Mire, Fonseca, dijo y me enseñó el tambor vacío de su revólver. Después me contó que lo habían tratado como a esos pedófilos que la iglesia intenta esconder en algún rincón. Levantó las cejas como quien dice me sonaron. Le habían dicho que era un tiempo, mientras durara la investigación. Pero todavía estoy acá y nadie sabe nada, dijo.

No fue su culpa, dije, pero él no pareció escucharme.

¿Sabe qué es lo más absurdo, Fonseca?

Me lo preguntó como quien no espera respuesta. Y entonces me dijo que en veinte años de servicio nunca le había disparado a nadie. Jamás, dijo, y terminó la ginebra de un trago. Apoyó el vaso en la mesa de madera con un sonido sordo. Siempre pienso en mi amigo, dijo. Tengo días mejores, pero otros.

De alguna manera me sentí su hermano porque ese día, y no otro cualquiera, me di cuenta de que los vínculos más fuertes son los de la fatalidad. Se notaba que tenía que contárselo a alguien. Hay cosas que si no son dichas quedan dentro, en un lugar oscuro que empieza a derramarse en nuestro interior contaminándolo todo igual que petróleo en el mar.
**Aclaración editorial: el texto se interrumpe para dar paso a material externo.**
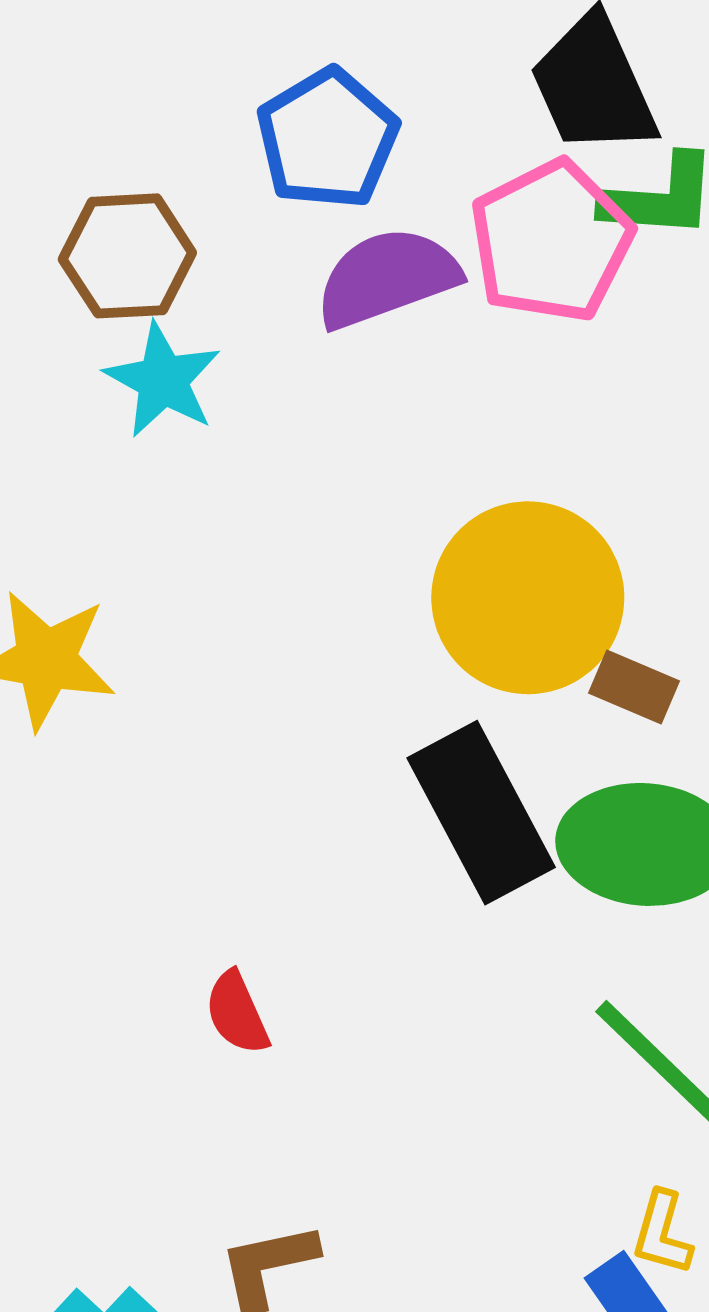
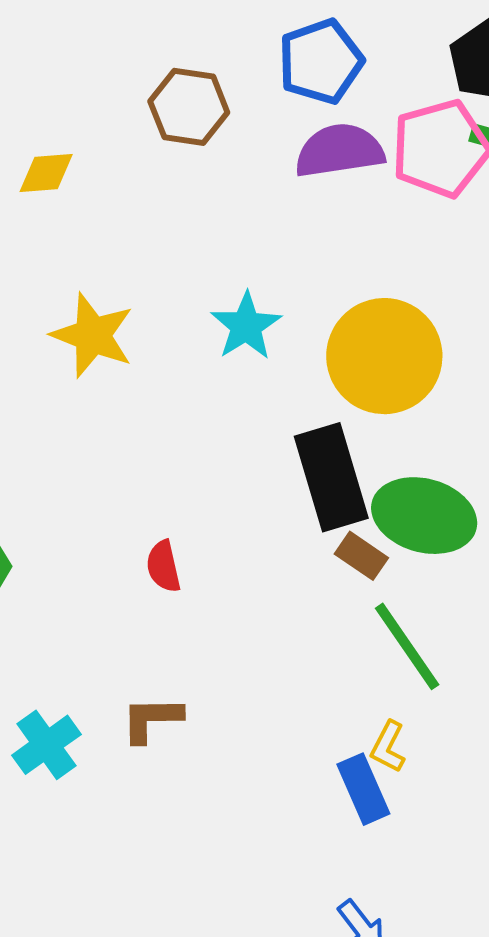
cyan star: (163, 380) -> (246, 326), moved
brown rectangle: (634, 687) -> (361, 556), moved

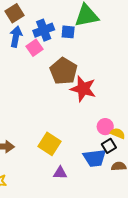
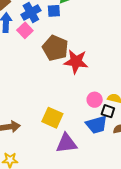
pink circle: (105, 127) -> (95, 100), moved
black square: (109, 146) -> (108, 111), turned -32
purple triangle: (60, 173) -> (66, 143), size x1.6

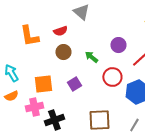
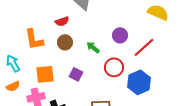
orange L-shape: (29, 36) -> (34, 39), moved
purple square: (74, 84) -> (76, 74), turned -32

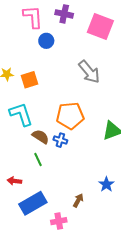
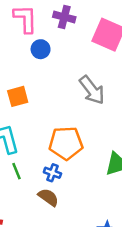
brown semicircle: (41, 137) -> (48, 197), moved
green line: (38, 159) -> (16, 171), moved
Yo conozco esa oscuridad. Y aunque esa vez me quedaron algunas dudas sobre lo que me había contado, no le pregunté nada. No quería que se sintiera incómodo. Además era eso lo que me gustaba de su compañía: nunca iba más allá de lo que yo quisiera contarle. A Gómez, si no se lo invita a pasar, no da una patada a la puerta y entra igual, no. Gómez respeta esas cosas que uno intenta proteger de los que aún consideramos extraños.

Esa noche lo alcancé a su casa con el auto. Yo estaba desorientado porque habíamos dado un par de vueltas y la ginebra se me había subido a la cabeza, y aunque el pueblo siempre es un pueblo, para mí, en aquel entonces, cada calle era nueva.

Es ahí, dijo, y señaló una casa que tenía la luz de entrada prendida, como si fuera la única estrella en el cielo. Gracias por traerme.

Bajó del auto y se alejó a los tumbos, tratando de mantener el equilibrio.

Antes de entrar me saludó desde la puerta y yo supe que desde entonces tendría un buen compañero.